3. **Micro-channel Plate (MCP)**
- **Definition**: MCP is a high-gain electron multiplier used in scientific and military applications for enhanced detection and imaging.
- **Applications**: Used in night vision devices, electron microscopes, mass spectrometers, and radar systems.
- **Stakeholders**: Scientific researchers, medical imaging professionals, and defense contractors.
## Detailed Analysis
### 1. Model Context Protocol (MCP)
#### Definition
- **Model Context Protocol (MCP)** is an open standard that standardizes how applications provide context information to large language models (LLMs). It acts as a universal plug, enabling AI assistants to interact with different software tools using a common language, eliminating the need for custom integrations for each application.
#### Applications
- **AI and LLMs**: MCP is crucial in the AI and LLM ecosystem, allowing these models to integrate with various applications and data sources seamlessly.
- **Client-Server Connections**: MCP defines a lifecycle for client-server connections, ensuring proper capability negotiation and state management.
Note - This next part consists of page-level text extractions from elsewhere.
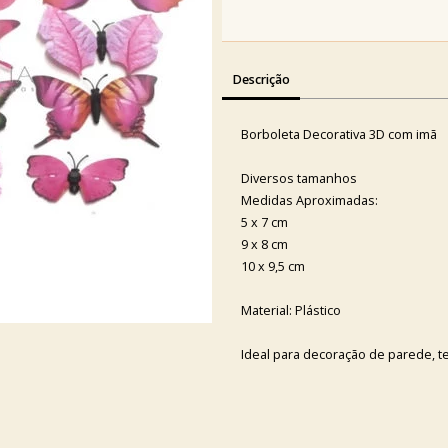
Descrição
Borboleta Decorativa 3D com imã
Diversos tamanhos
Medidas Aproximadas:
5 x 7 cm
9 x 8 cm
10 x 9,5 cm
Material: Plástico
Ideal para decoração de parede, tet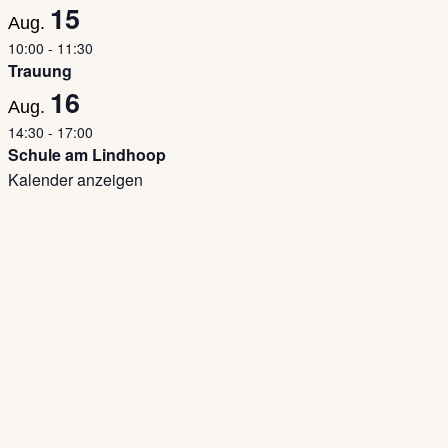
15
Aug.
10:00
-
11:30
Trauung
16
Aug.
14:30
-
17:00
Schule am Lindhoop
Kalender anzeigen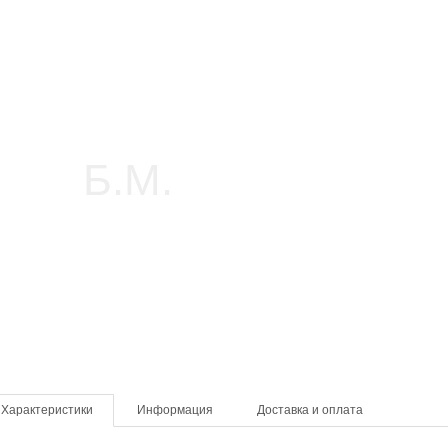
Характеристики
Информация
Доставка и оплата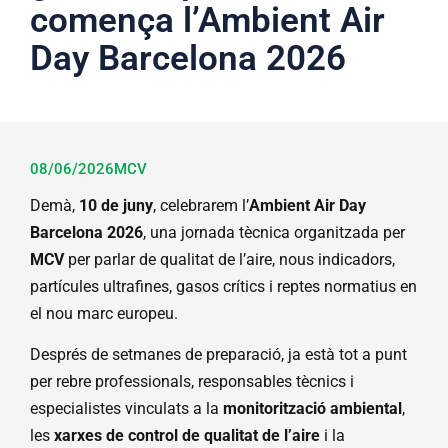
comença l’Ambient Air
Day Barcelona 2026
08/06/2026
MCV
Demà,
10 de juny
, celebrarem l’
Ambient Air Day
Barcelona 2026
, una jornada tècnica organitzada per
MCV
per parlar de qualitat de l’aire, nous indicadors,
partícules ultrafines, gasos crítics i reptes normatius en
el nou marc europeu.
Després de setmanes de preparació, ja està tot a punt
per rebre professionals, responsables tècnics i
especialistes vinculats a la
monitorització ambiental
,
les
xarxes de control de qualitat de l’aire
i la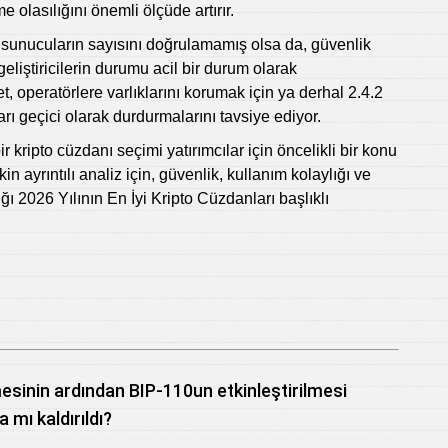
me olasılığını önemli ölçüde artırır.
 sunucuların sayısını doğrulamamış olsa da, güvenlik
 geliştiricilerin durumu acil bir durum olarak
, operatörlere varlıklarını korumak için ya derhal 2.4.2
 geçici olarak durdurmalarını tavsiye ediyor.
 kripto cüzdanı seçimi yatırımcılar için öncelikli bir konu
 ayrıntılı analiz için, güvenlik, kullanım kolaylığı ve
ığı 2026 Yılının En İyi Kripto Cüzdanları başlıklı
mesinin ardından BIP-110un etkinleştirilmesi
 mı kaldırıldı?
This enables language models to automatically discover and invoke tools based on their contextual understanding and user prompts.
#### Stakeholders
- **Project Managers and AI Developers**: Responsible for implementing and managing MCP in AI projects.
- **Application Providers**: Integrate MCP into their software tools to ensure compatibility with AI models.
### 2. Monocalcium Phosphate (MCP)
#### Definition
- **Monocalcium Phosphate (MCP)** is a chemical compound with the formula Ca(H2PO4)2. It is used in various forms, including anhydrous (MCP-A) and hydrated (MCP-H).
#### Applications
- **Food Industry**: MCP is used as a leavening agent in baked goods, providing aeration and improving texture.
- **Agriculture**: MCP is used as a fertilizer, providing essential nutrients to plants.
- **Construction**: MCP-based emulsion polymers are used in the production of adhesives, coatings, and other construction materials.
#### Stakeholders
- **Food Manufacturers**: Use MCP in the production of baked goods.
- **Agricultural Companies**: Utilize MCP as a fertilizer.
- **Construction Material Producers**: Incorporate MCP-based emulsion polymers in their products.
### 3. Micro-channel Plate (MCP)
#### Definition
- **Micro-channel Plate (MCP)** is a high-gain electron multiplier used in scientific and military applications. It consists of a thin plate with a honeycomb structure, where each channel acts as an electron multiplier.
#### Applications
- **Scientific Research**: MCPs are used in electron microscopes and mass spectrometers for high-sensitivity detection.
- **Medical Imaging**: MCPs are used in medical imaging systems, providing high sensitivity and rapid response times.
- **Military and Aerospace**: MCPs are critical in radar systems, missile detection, and imaging systems, where precision and reliability are essential.
#### Stakeholders
- **Scientific Researchers**: Use MCPs in advanced research instruments.
- **Medical Imaging Professionals**: Utilize MCPs in medical imaging systems.
- **Defense Contractors**: Integrate MCPs into military and aerospace applications.
## Conclusions and Recommendations
### Conclusions
- **Model Context Protocol (MCP)** is an open standard that facilitates the integration of AI models with various applications, enhancing interoperability and efficiency.
- **Monocalcium Phosphate (MCP)** is a versatile chemical compound with applications in the food, agriculture, and construction industries.
- **Micro-channel Plate (MCP)** is a high-gain electron multiplier used in scientific, medical, and military applications, providing high sensitivity and precision.
### Recommendations
- **For AI and LLM Projects**: Implement MCP to standardize interactions between AI models and applications, reducing the need for custom integrations.
- **For Food and Agriculture Industries**: Consider the use of MCP in the production of baked goods and as a fertilizer to improve product quality and crop yields.
- **For Scientific and Military Applications**: Utilize MCPs in advanced research and imaging systems to achieve high sensitivity and precision.
By understanding the different contexts and applications of MCP, stakeholders can make informed decisions and leverage the benefits of this versatile technology.